Final answer:
The answer to whether a Ponzi scheme is considered an investment scam is true, Option 1. Ponzi schemes pay returns to earlier investors using the capital of newer investors, leading to an unsustainable model that eventually collapses.
Step-by-step explanation:
A Ponzi scheme is indeed considered a type of investment scam, so Option 1: True, is the correct answer. A Ponzi scheme is a fraudulent investment operation where the operator generates returns for older investors through revenue paid by new investors rather than from legitimate business activities or profit of financial trading. Named after Charles Ponzi, who became notorious for using this technique in the early 1920s, these schemes entice investors with the promise of high returns with little or no risk.

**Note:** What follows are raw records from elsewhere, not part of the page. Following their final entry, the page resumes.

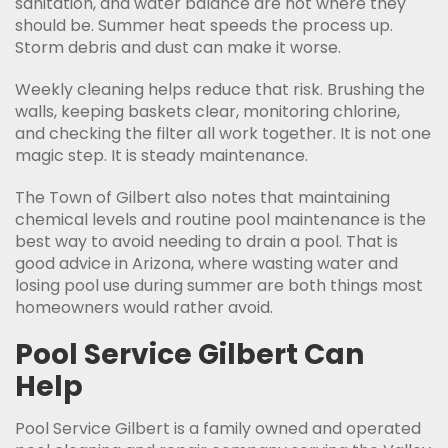
sanitation, and water balance are not where they
should be. Summer heat speeds the process up.
Storm debris and dust can make it worse.
Weekly cleaning helps reduce that risk. Brushing the
walls, keeping baskets clear, monitoring chlorine,
and checking the filter all work together. It is not one
magic step. It is steady maintenance.
The Town of Gilbert also notes that maintaining
chemical levels and routine pool maintenance is the
best way to avoid needing to drain a pool. That is
good advice in Arizona, where wasting water and
losing pool use during summer are both things most
homeowners would rather avoid.
Pool Service Gilbert Can
Help
Pool Service Gilbert is a family owned and operated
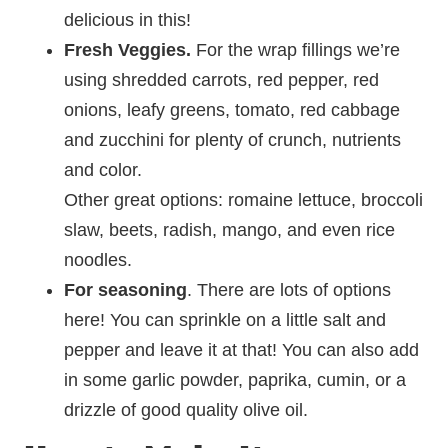
delicious in this!
Fresh
Veggies.
For the wrap fillings we’re
using shredded carrots, red pepper, red
onions, leafy greens, tomato, red cabbage
and zucchini for plenty of crunch, nutrients
and color.
Other great options: romaine lettuce, broccoli
slaw, beets, radish, mango, and even rice
noodles.
For seasoning
. There are lots of options
here! You can sprinkle on a little salt and
pepper and leave it at that! You can also add
in some garlic powder, paprika, cumin, or a
drizzle of good quality olive oil.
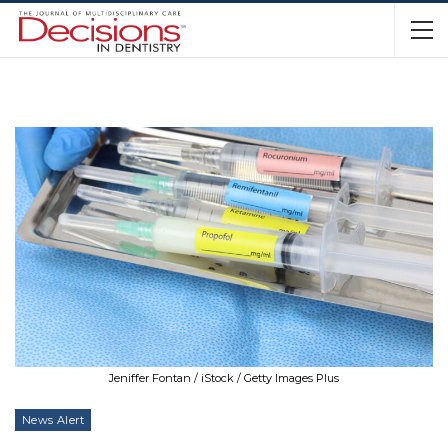
Jeniffer Fontan / iStock / Getty Images Plus
News Alert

In a Ponzi scheme, returns are typically abnormally high or unusually consistent, which often prompts investors to believe in the safety and legitimacy of the investment. The scheme leads to a sense of false security and encourages more people to invest. Over time, however, the scheme becomes unsustainable as it relies on a constant influx of new investments to continue. The highest-profile example in recent times would be the Bernard Madoff scandal, where Madoff defrauded his clients of billions of dollars in one of the largest Ponzi schemes in history.
In summary, the term Ponzi scheme has become synonymous with investment frauds that pay returns to earlier investors with money taken from newer investors. This kind of scheme fails when the flow of new investors slows down or when a large number of investors try to cash out their investments.